Sentencing Council wins Guardian award

The Sentencing Council has won a Guardian Public Services award for work on its drug offences guideline. The award, for evidence-based policy making, was given last night for the research and analysis that went into the development of the guideline.

This included interviews with drug mules currently in prison, focus groups with the public and the development of an analytical tool to map current levels and types of sentence being given for drug offences. This was then followed by a 12-week public consultation period during which there were nearly 700 responses from criminal justice professionals and the public.
The consultation led to various modifications to the guideline before the definitive version was published in February this year, accompanied by an in-depth resource assessment indicating the cost implications for criminal justice agencies and the effect on overall sentence lengths.

Michelle Crotty, Head of the Office of the Council, said: “We’re delighted to have won this award. Our guideline was developed over 18 months of exhaustive research, road-testing and feedback, not only with criminal justice professionals, but with the public and even some offenders. It will promote a clear, fair and consistent approach to sentencing and we will continue to monitor the effect of the guideline through our ongoing research on Crown Court sentencing.”
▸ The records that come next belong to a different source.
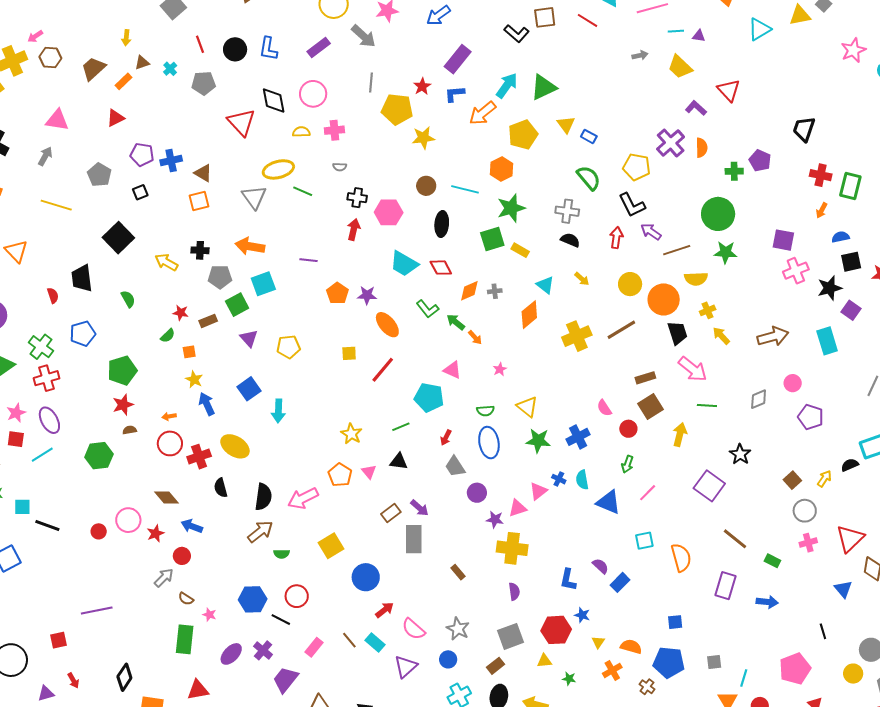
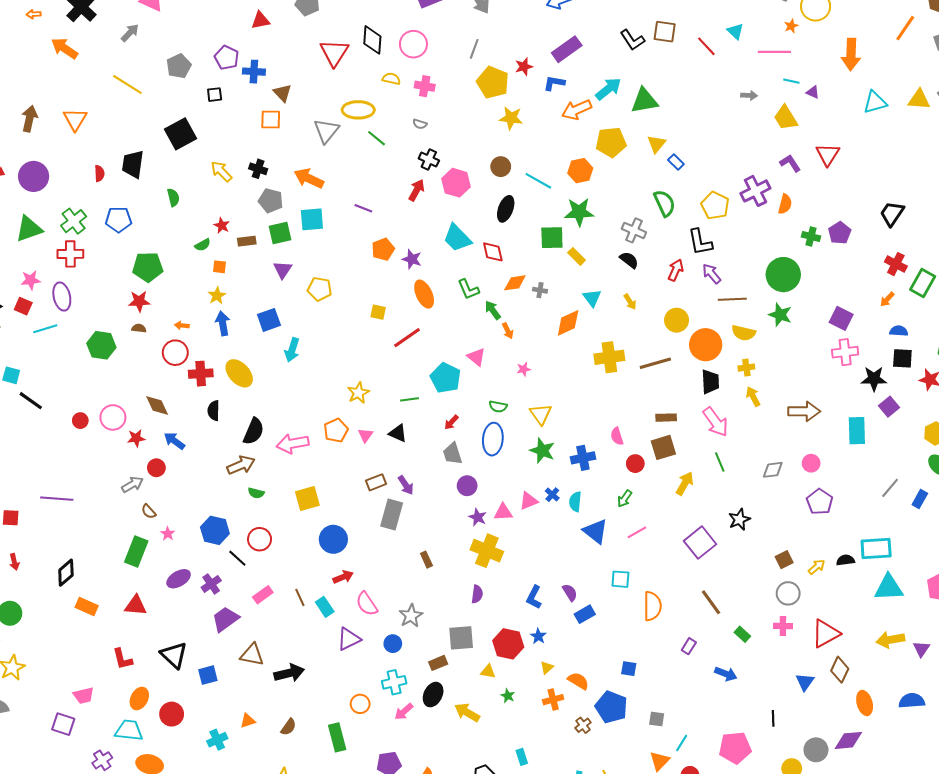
red triangle: (116, 118) -> (260, 20), moved
green line: (707, 405) -> (720, 462), turned 48
purple rectangle: (725, 586) -> (689, 646), size x0.6

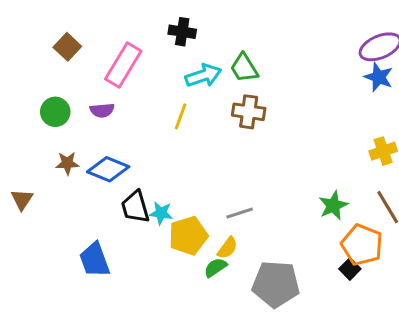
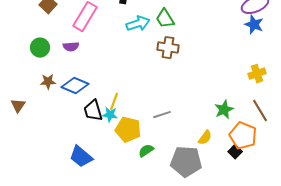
yellow line: (181, 116) -> (114, 102), moved
yellow pentagon: (188, 236) -> (128, 130), turned 30
yellow semicircle: (228, 248) -> (205, 138), moved
blue trapezoid: (95, 260) -> (81, 157), moved, turned -30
The guideline brings sentencing guidance together for the first time to help ensure consistent and proportionate sentencing and provide effective guidance for sentencers and clear information for victims, witnesses and the public on how drug offenders are sentenced.

The Observer’s Andrew Rawnsley, presenting the award, said this of the work: “The combination of methods employed, from analytical tools to staff efforts, and the overall complexity of their approach, is deeply impressive. It is thorough, unique and highly innovative.”